The debt limit does not authorize new spending commitments, but it allows the government to finance existing legal obligations that Congresses and presidents of both parties have made in the past.
"Failing to increase the debt limit would have catastrophic economic consequences. It would cause the government to default on its legal obligations – an unprecedented event in American history. That would precipitate another financial crisis and threaten the jobs and savings of everyday Americans – putting the United States right back in a deep economic hole, just as the country is recovering from the recent recession," according to the Treasury Department.
This is the second time in recent months that Yellen has warned Congress about the debt limit. In January, she told lawmakers that the Treasury Department was resorting to "extraordinary measures" to avoid a federal government default.
At the same time, the Treasury Department said it plans to increase its borrowing during the quarter that ends in June, to $726 billion.
"The borrowing estimate is $449 billion higher than announced in January 2023, primarily due to the lower beginning-of-quarter cash balance ($322 billion), and projections of lower receipts and higher outlays ($117 billion)," the department said.
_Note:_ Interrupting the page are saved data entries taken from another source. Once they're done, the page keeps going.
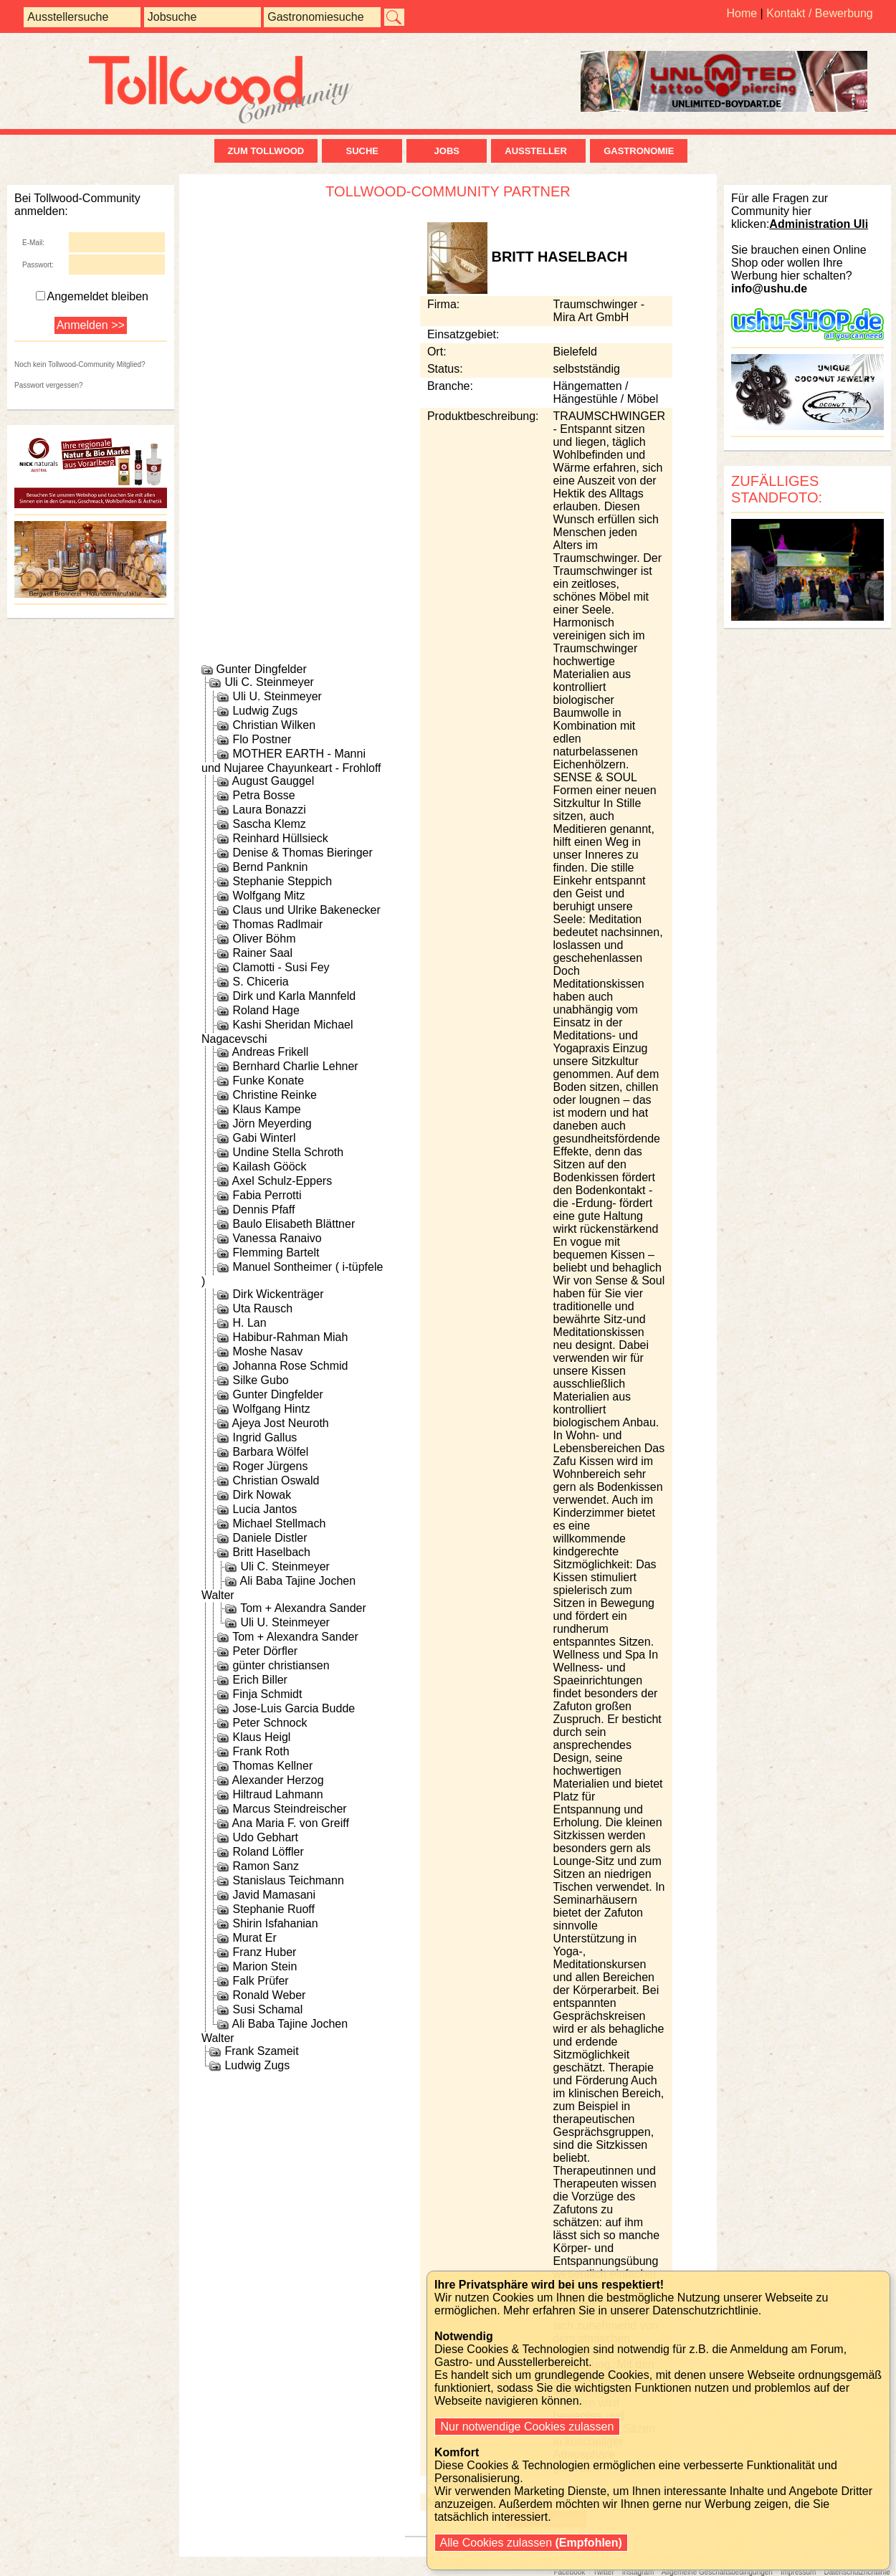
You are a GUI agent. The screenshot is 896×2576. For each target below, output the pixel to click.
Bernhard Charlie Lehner (295, 1066)
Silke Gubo (260, 1380)
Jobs (446, 151)
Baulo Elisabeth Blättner (293, 1224)
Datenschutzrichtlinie (857, 2572)
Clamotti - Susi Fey (280, 967)
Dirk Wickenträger (277, 1294)
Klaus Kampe (266, 1109)
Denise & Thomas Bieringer (302, 852)
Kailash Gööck (269, 1166)
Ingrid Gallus (264, 1437)
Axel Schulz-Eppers (282, 1181)
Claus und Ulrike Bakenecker (306, 910)
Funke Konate (268, 1080)
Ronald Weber (268, 1995)
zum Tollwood (266, 151)
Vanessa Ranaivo (276, 1238)
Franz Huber (264, 1952)
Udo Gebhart (265, 1837)
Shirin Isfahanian (275, 1923)
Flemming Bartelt (275, 1252)
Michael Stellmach (278, 1523)
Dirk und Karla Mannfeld (294, 996)
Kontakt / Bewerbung (819, 13)
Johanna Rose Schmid (290, 1366)
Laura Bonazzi (268, 809)
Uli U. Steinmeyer (276, 696)
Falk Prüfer (260, 1981)
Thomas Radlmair (277, 924)
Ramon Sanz (265, 1866)
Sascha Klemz (268, 824)
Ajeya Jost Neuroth (280, 1423)
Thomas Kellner (272, 1766)
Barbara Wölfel (270, 1452)
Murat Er (254, 1938)
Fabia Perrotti (266, 1195)
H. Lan (249, 1323)
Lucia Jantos (264, 1509)
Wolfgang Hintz (271, 1409)
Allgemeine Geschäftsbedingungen (717, 2572)
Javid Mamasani (273, 1895)
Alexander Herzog (278, 1780)
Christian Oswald (275, 1480)
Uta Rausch (262, 1308)
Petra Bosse (263, 795)
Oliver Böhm (263, 938)
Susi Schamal (267, 2009)
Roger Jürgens (270, 1466)
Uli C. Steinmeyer (268, 682)
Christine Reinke (274, 1095)
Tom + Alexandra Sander (303, 1608)
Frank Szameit (261, 2051)
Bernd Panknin (270, 867)
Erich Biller (259, 1680)
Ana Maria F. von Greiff (290, 1823)
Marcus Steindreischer (289, 1809)
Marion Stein (264, 1966)
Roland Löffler (267, 1852)
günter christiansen (280, 1665)
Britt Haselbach (271, 1552)
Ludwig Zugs (264, 711)
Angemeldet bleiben (92, 296)
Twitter (603, 2572)
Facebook (569, 2572)
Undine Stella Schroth (287, 1152)
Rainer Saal (262, 953)
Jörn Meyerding (271, 1123)
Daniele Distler (269, 1538)
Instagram (638, 2572)
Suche (361, 151)
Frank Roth (260, 1751)
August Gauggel (273, 781)
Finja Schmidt (267, 1694)
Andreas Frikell (270, 1052)
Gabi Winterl (263, 1138)
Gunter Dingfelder (261, 669)
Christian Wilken (273, 725)
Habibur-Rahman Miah (290, 1337)
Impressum (798, 2572)
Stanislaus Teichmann (287, 1880)
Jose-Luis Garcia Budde (293, 1708)
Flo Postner (261, 739)
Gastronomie (639, 151)
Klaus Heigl (261, 1737)
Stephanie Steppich (282, 881)
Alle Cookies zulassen (531, 2543)
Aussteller (538, 151)
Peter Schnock (269, 1723)
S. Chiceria (260, 981)
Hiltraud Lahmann (277, 1794)
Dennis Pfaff (263, 1209)
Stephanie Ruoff (273, 1909)
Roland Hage (265, 1010)
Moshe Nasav (267, 1351)
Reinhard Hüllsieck (280, 838)
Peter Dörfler (264, 1651)
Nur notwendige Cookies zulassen (527, 2426)
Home (741, 13)
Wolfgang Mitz (268, 895)
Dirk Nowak (261, 1495)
Congress has always acted when called upon to raise the debt limit, the Treasury Department says. Since 1960, Congress has acted 78 separate times to permanently raise, temporarily extend, or revise the definition of the debt limit – 49 times under Republican presidents and 29 times under Democratic presidents.
The months-long standoff over the nation's debt limit remains a stalemate as Republicans and Democrats struggle to agree on government spending cuts. President Joe Biden, who wants a clean debt ceiling increase without conditions, has called the top Congressional leaders -- including Republican House Speaker Kevin McCarthy, House Democratic leader Hakeem Jeffries, Senate Majority Leader Chuck Schumer and Republican leader Mitch McConnell -- to the White House for an emergency meeting to address the matter on May 9, according to the Associated Press.
"There is no time to waste," said Shai Akabas, director of economic policy at the Bipartisan Policy Center, told the AP. "The U.S. government is again within mere months or even weeks of failing to make good on all its obligations. That is not a position befitting of a country considered the bedrock of the financial system, and only adds uncertainty to an already shaky economy."